Welch Foods, Inc. v. Nat’l Union Fire Ins.Co. of Pittsburgh
Plaintiff, sued by a competitor and by consumers for unfair trade practices, false and misleading advertising, and deceptive labeling, among other claims, sought indemnity and defense costs from its insurer. The insurer claimed that the suit fell within an exclusion for "antitrust violations, price fixing, price discriminations, unfair competition, deceptive trade practices and/or monopolies." The district court ruled in favor of the insurer. The First Circuit affirmed, finding that the policy headings were not determinative and that the paragraph at issue clearly excluded coverage.
Liberty Mutual Ins. Co. v. Pella Corp., et al.
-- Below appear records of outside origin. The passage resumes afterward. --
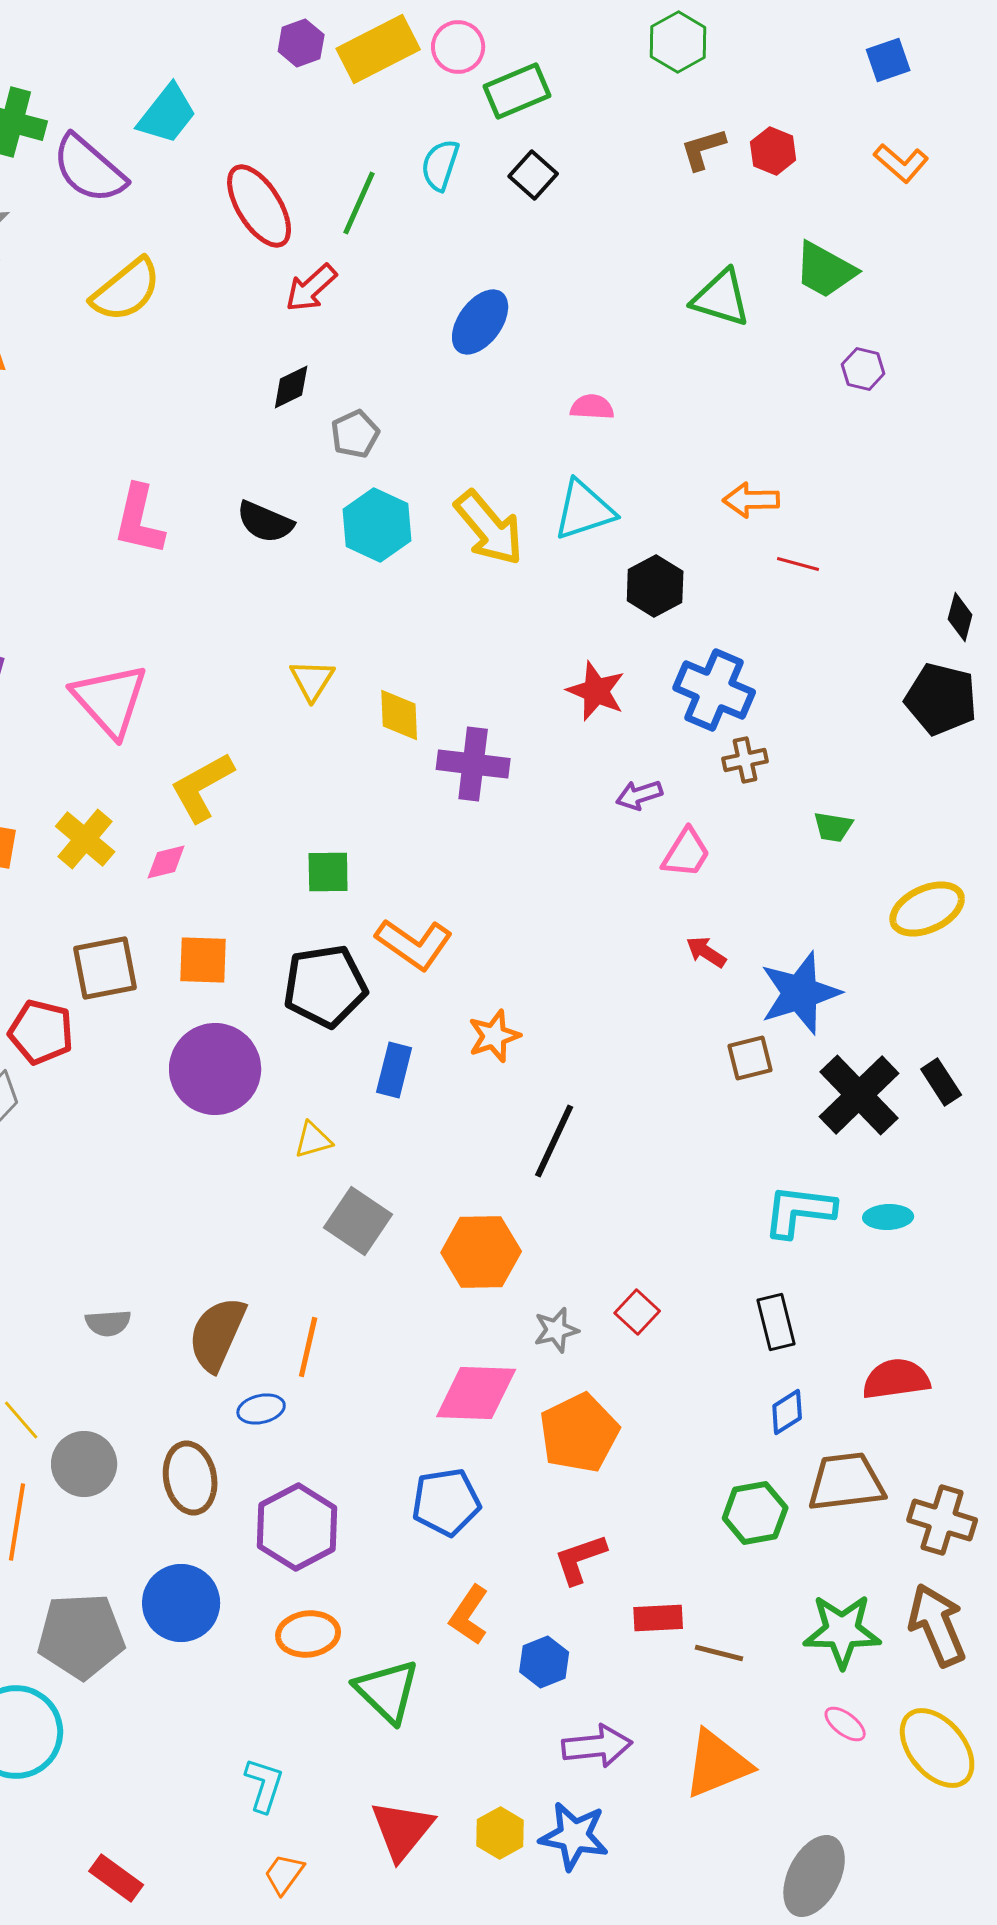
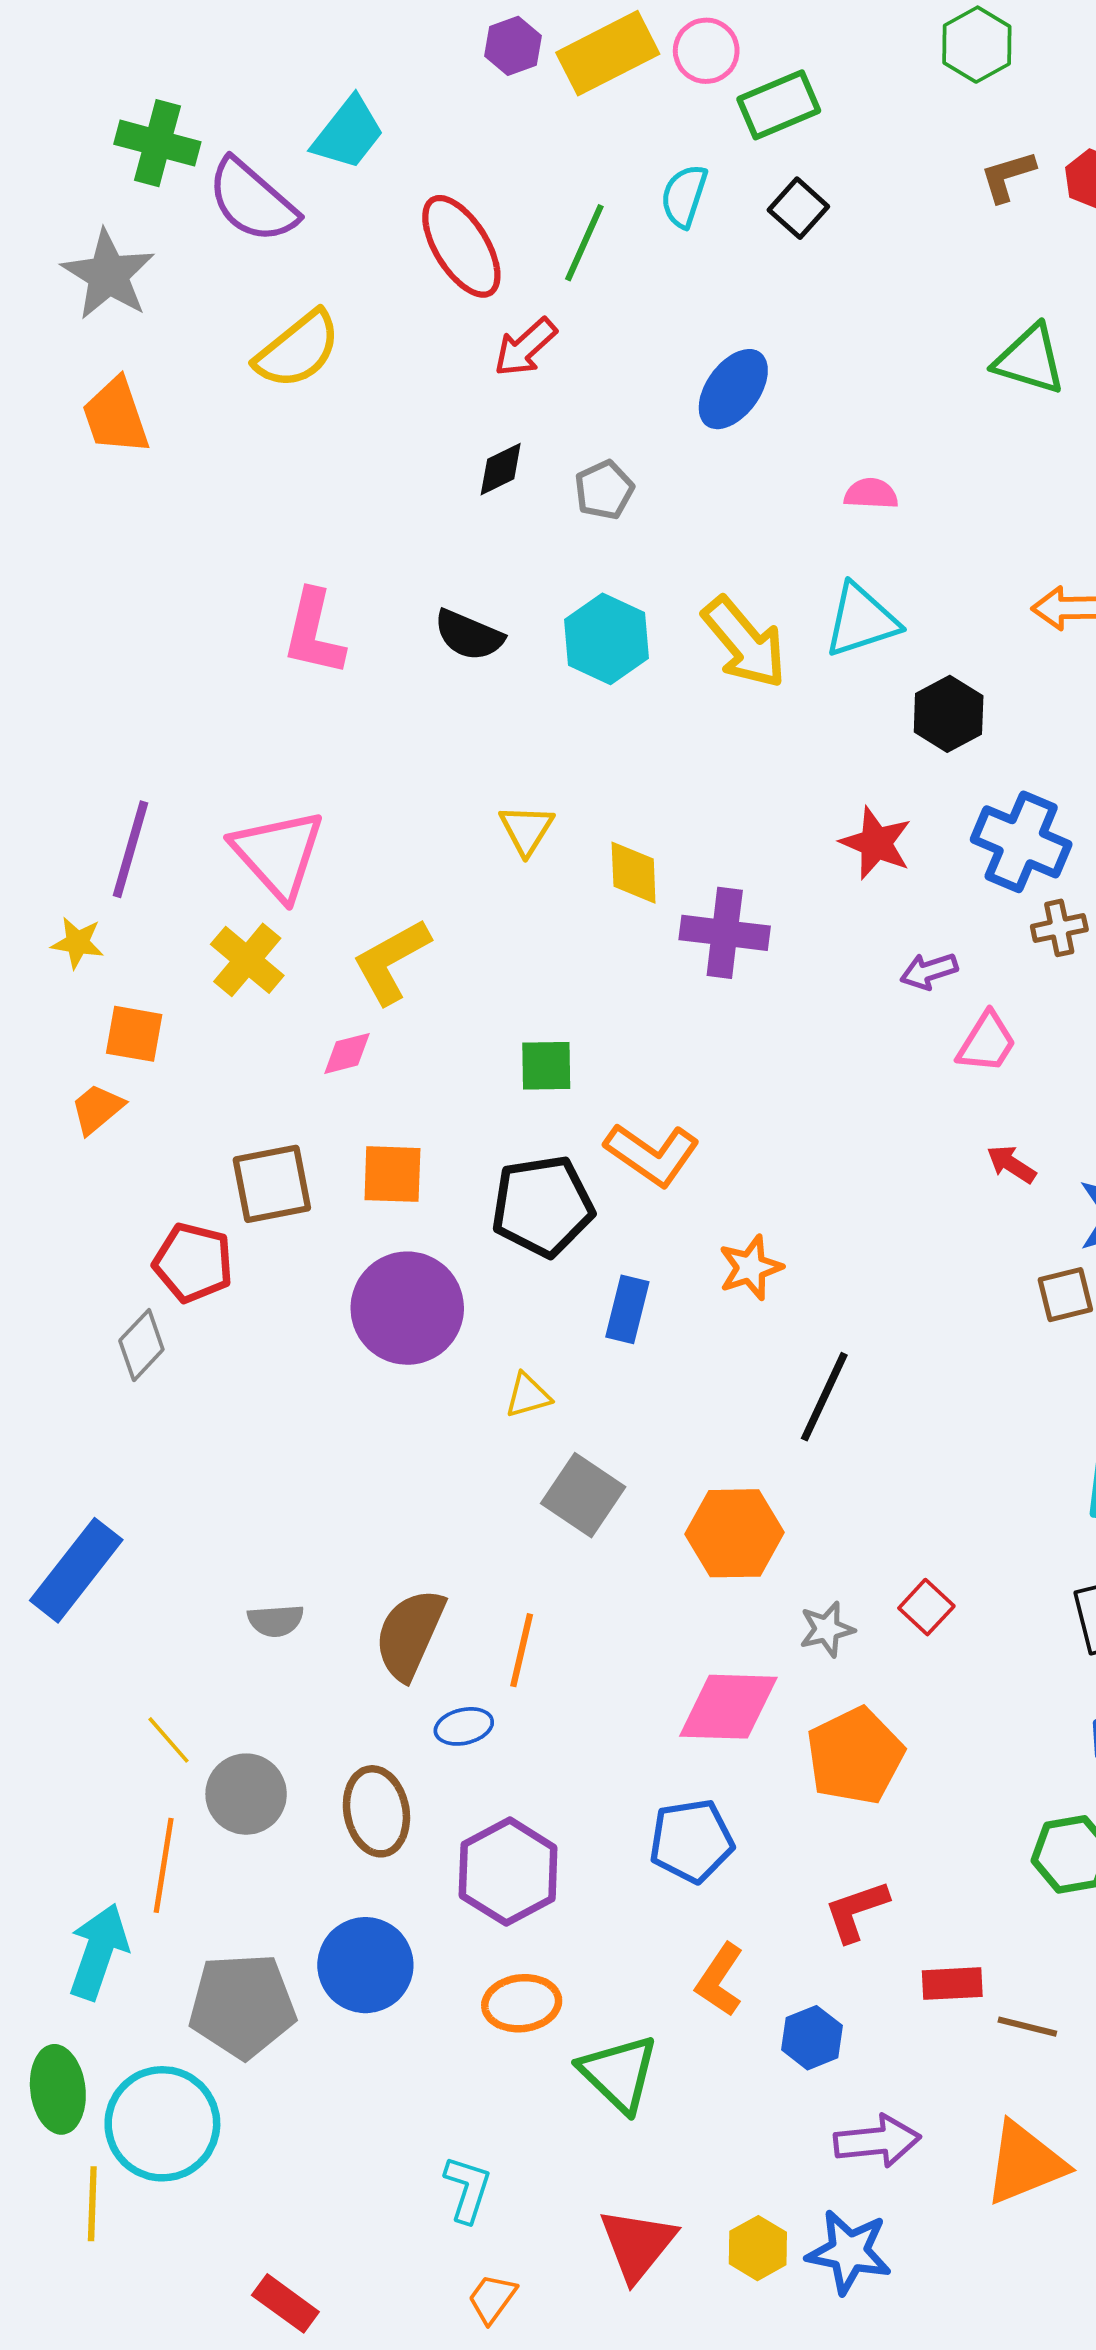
gray pentagon: (355, 434) -> (604, 490), moved
yellow cross: (85, 839) -> (247, 960), moved

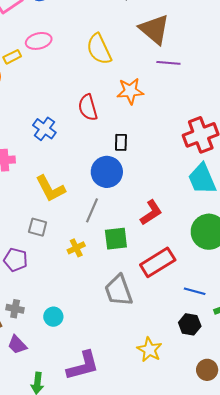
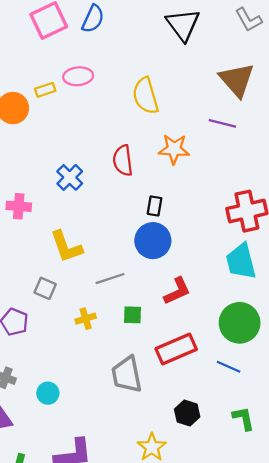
brown triangle: (154, 29) -> (237, 80), moved
blue circle: (107, 172) -> (153, 241), moved
gray line: (92, 210) -> (110, 279), turned 40
green square: (116, 239) -> (133, 315), size x0.7
blue line: (195, 291) -> (229, 367), moved
black hexagon: (190, 324) -> (187, 413), moved

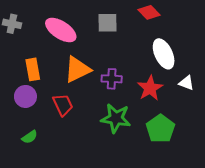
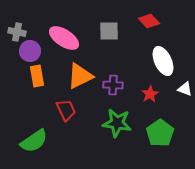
red star: (150, 88) -> (150, 94), size x0.7
purple circle: (25, 96) -> (30, 51), moved
green semicircle: (30, 137) -> (34, 141), size x1.8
Liberty Mutual sued Pella in the district court for declaratory judgment where the suit was sought to determine the scope of Liberty Mutual's obligation, under general commercial liability (GCL) policies issued to Pella, to reimburse Pella's defense costs in two underlying lawsuits. Both parties appealed the judgment of the district court. The court held that the district court did not err in concluding that Liberty Mutual's duty to reimburse Pella's defense costs should be determined by looking at the allegations in the complaint to determine if they stated a covered claim where Liberty Mutual would still have no duty to defend even if it had to reimburse defense costs in a suit where an "occurrence" was alleged but not yet an established fact. The court also held that because the underlying suits did not allege an "occurrence," Liberty Mutual did not owe Pella a duty to reimburse its costs in defending either action. Therefore, the court need not address Liberty Mutual's alternative argument. The court further held that the district court did not commit reversible error in granting summary judgment to Liberty Mutual. The court finally held that, in light of its conclusion that Liberty Mutual had no duty to reimburse Pella's defense costs in the underlying suits, the court need not address the issue of defense costs. Accordingly, the court affirmed the district court's grant of summary judgment to Liberty Mutual on Pella's bad-faith counterclaim. The court reversed the district court's order granting summary judgment to Pella on Liberty Mutual's claim for declaratory judgment and remanded with instructions to enter declaratory judgment in favor of Liberty Mutual.